From a developer's perspective, this is perfect. Structured output is easy to parse and cheap to process. No messy text extraction, no ambiguity about what counts as a "mention." Just clean data.

The problem? This isn't how real users prompt ChatGPT. Nobody types "return JSON with your top 5 CMS recommendations ranked by suitability for a marketing website." They type "I'm building a Next.js site for my marketing team, what CMS should I use?" and get a conversational response.

When we compared our structured output results against manual sampling (i.e. actually going into ChatGPT and Claude and running prompts as a normal person would), the numbers didn't match. Indeed, asking models to rank things in a list produces different results than letting them reason naturally: the structured format itself was skewing our data.

So we changed our approach: prompt naturally, then extract vendor mentions from the prose response. It's more work on the parsing side, for sure, but the results are closer to what users actually experience. And that's the whole point: we're trying to understand how Prismic shows up when real people ask real questions, not how it performs in a synthetic benchmark.

From Slack toy to sales tool

With the polling agent built, we set it up to run weekly benchmarks on a set of CMS-related prompts and report the results to Slack. This gave us a baseline: we could track our ranking over time and test whether specific initiatives had any measurable impact on how LLMs talked about us. But the real unlock came when our sales team got involved.

"Can we run this for prospects before calls?"

Now the tool is integrated into our Clay workflows: take a prospect list, auto-generate prompts based on their industries, run benchmarks showing how their brands rank against competitors, and push the report URLs to HubSpot. Before a call, sales can hand prospects a snapshot of their current GEO standing: where they show up, where they don't, and how they compare. It's a conversation starter that demonstrates we understand this space, and naturally leads into how our GEO features can help them improve those numbers.

The economics: tokens ain’t free

When it comes to numbers, the cost of running our benchmark tool also helps explain the AEO/GEO landscape.

Each benchmark we run costs us roughly $0.50~1.00 for 120 prompts across models. That's reasonable for on-demand snapshots. Even if we run a few per day to support sales calls, the total cost lands around $50~100 per month, comfortably within our Customer Acquisition Cost.

Now, let’s think about what dedicated GEO tools like Profound, Otterly, or Peec offer: daily tracking, across hundreds of prompts, with historical baselines and trend analysis.
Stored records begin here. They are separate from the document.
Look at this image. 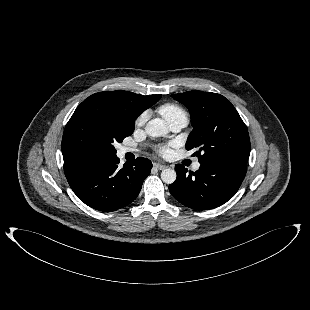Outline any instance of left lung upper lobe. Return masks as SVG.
<instances>
[{
  "label": "left lung upper lobe",
  "instance_id": "left-lung-upper-lobe-1",
  "mask_svg": "<svg viewBox=\"0 0 310 310\" xmlns=\"http://www.w3.org/2000/svg\"><path fill=\"white\" fill-rule=\"evenodd\" d=\"M190 112L193 131L186 149L200 164L227 162L246 167L250 140L246 125L224 96L211 92L189 91L171 95Z\"/></svg>",
  "mask_w": 310,
  "mask_h": 310
}]
</instances>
At our per-benchmark cost, daily tracking for even a modest set of prompts would run into hundreds of dollars monthly. Weekly tracking across a broad prompt set? You're easily looking at the pricing tiers these tools actually charge.

Either way, comprehensive, ongoing GEO monitoring is expensive to run, and there's a tradeoff worth understanding: the further you optimize away from "what a real ChatGPT session looks like" (limiting thinking, using simplified prompts, skipping web search), the cheaper, but also the less accurate the results get.
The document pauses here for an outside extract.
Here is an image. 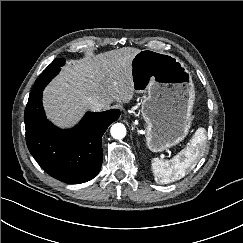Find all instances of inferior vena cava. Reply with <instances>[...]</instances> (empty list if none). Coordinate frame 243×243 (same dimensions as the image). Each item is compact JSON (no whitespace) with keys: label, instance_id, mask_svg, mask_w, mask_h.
<instances>
[{"label":"inferior vena cava","instance_id":"obj_1","mask_svg":"<svg viewBox=\"0 0 243 243\" xmlns=\"http://www.w3.org/2000/svg\"><path fill=\"white\" fill-rule=\"evenodd\" d=\"M84 103L92 111H100L107 107V102L97 95L86 97Z\"/></svg>","mask_w":243,"mask_h":243}]
</instances>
Similar, but serving different goals

I'm a hobbyist photographer, so here's a camera metaphor: our tool is short exposure, single frame. It's great for a quick snapshot of where you stand on a specific prompt, right now. Need to know how that prospect ranks in their industry before a sales call tomorrow? We can tell you in minutes.
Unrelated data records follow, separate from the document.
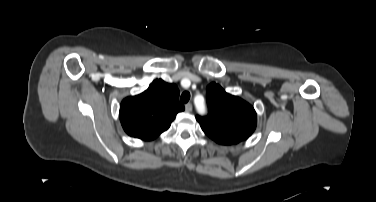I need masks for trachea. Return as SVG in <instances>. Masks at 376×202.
Here are the masks:
<instances>
[{"label": "trachea", "instance_id": "1", "mask_svg": "<svg viewBox=\"0 0 376 202\" xmlns=\"http://www.w3.org/2000/svg\"><path fill=\"white\" fill-rule=\"evenodd\" d=\"M190 99V93L189 92H183L181 97H180V101L182 103H187Z\"/></svg>", "mask_w": 376, "mask_h": 202}]
</instances>
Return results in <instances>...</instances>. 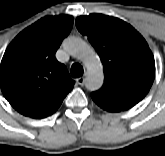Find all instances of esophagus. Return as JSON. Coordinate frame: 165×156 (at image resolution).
<instances>
[{
	"instance_id": "obj_1",
	"label": "esophagus",
	"mask_w": 165,
	"mask_h": 156,
	"mask_svg": "<svg viewBox=\"0 0 165 156\" xmlns=\"http://www.w3.org/2000/svg\"><path fill=\"white\" fill-rule=\"evenodd\" d=\"M76 82H77L78 85L83 86L84 83H85V78L84 77H79V78L76 79Z\"/></svg>"
}]
</instances>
Dedicated platforms like Profound are long exposure, or more like movies. They track drift over time, show sector-wide trends, and build historical baselines you can analyze over months. We now use them at Prismic too, but only to track our own ranking. If you also need that sustained visibility into how your brand appears across AI assistants, use them! They're built for it.

Different jobs, different tools. Ours went from a personal experiment to something used across the company in a matter of weeks, and it's working well for what we need. That's something I love about having space to experiment: sometimes the side project becomes the main project, and this is one of them.